Can you see the larger issue when training data ends up containing politically charged content instead of facts and rational arguments? We'll be looking back on "spaghetti a 'la petrol" with nostalgic whimsy when that starts happening. Oh, sorry, that's already happening.
So if LLM's depend on getting good and complete information in their training sets, then surely LLM owners will focus on good data training sets, right? Oh, my sweet summer child...
You see, that's the next issue. Google, OpenAI/Microsoft, META, etc. have all suddenly come into competition for data to train their LLMs on. So suddenly, whatever you posted on the Internet a decade ago might possibly be part of the training data for an LLM. Did you sign up for this? Of course not.
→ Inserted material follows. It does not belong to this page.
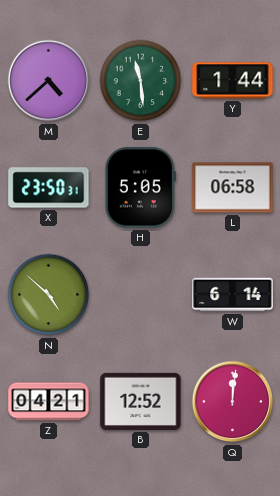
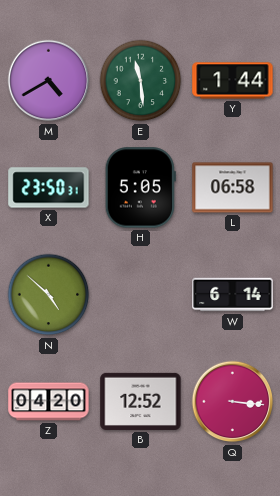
M: 4:38 -> 4:40
Z: 04:21 -> 04:20
Q: 12:01 -> 3:16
Did the company who you provided your data to explicitly tell you your data would be use for this? Probably not. Did their Terms of Service (TOS) get updated within the past 6 months to suggest that you agreed that your posts on their site are fair game for training LLMs? You bet they did.
The other problem is that plenty of us, myself included, were often satirical or sarcastic when we posted online in the past 40 years. Why yes, I'm sure I suggested somewhere along the line that the best way to solve computer problems were with a sledge hammer, and that cooking with explosives was an acceptable means of getting a medium rare steak. Unfortunately, today's LLMs aren't sophisticated enough to understand that. But sites like the Onion, Reddit, Stack Overflow, and so many others are being ingested as training data for LLMs, ignoring how we humans communicate. Ignoring satire, sarcasm, disinformation, misinformation, uninformed opinions, and the like will continue to lead to humorous, incorrect, and dangerous output from LLM Generative AI solutions. Currently the state of the art at remediation seems to be manual intervention, and that poor kid better have a lot of fingers to stick in the holes in the dam.
Advertising Revenue
At the risk of being simplistic, the thing that makes the AI powered search wheel go round is advertising revenue. That's it. That's all. No big explanation. No complicated motives. The combination of training data and ingested product placement and advertising content (given equal or even higher weight than the LLM training data) Google, Microsoft, and all the others can charge 3rd parties for the AI responses you get for your searches. It is SEO and paid search ads version x.y. (Not sure what version of SEO and paid search we are at already, frankly) No altruistic goals. No focus on making the web a better place. Ad dollars rule the online world.
Then There Is the Cost
It turns out that using AI to search the web seems to use a lot more energy than a traditional web search. So now we come up against the cross-purposes of attempting to add value in search via AI with global warming and energy consumption concerns. I'm not sure AI based web searching has shown how it has enough benefit to overcome this significant energy use - use that is being compared unfavorably to the energy costs of cryptocurrency mining.
Separating the AI Baby From the FUD Bathwater
So no, this doesn't mean LLMs are inherently bad, nor that AI is inherently bad. (Though given some of the recent news generated from LLM focused companies, you could be forgiven for having such an opinion) AI is doing amazing things left-and-right that will provide benefit to humanity. I would encourage you to use AI based web search results with care, skepticism, and a healthy dose of additional validation.
If you prefer a more drastic approach you can attempt to disable AI search with workarounds for Google search, or you can choose other search options, like DuckDuckGo. The choice is yours.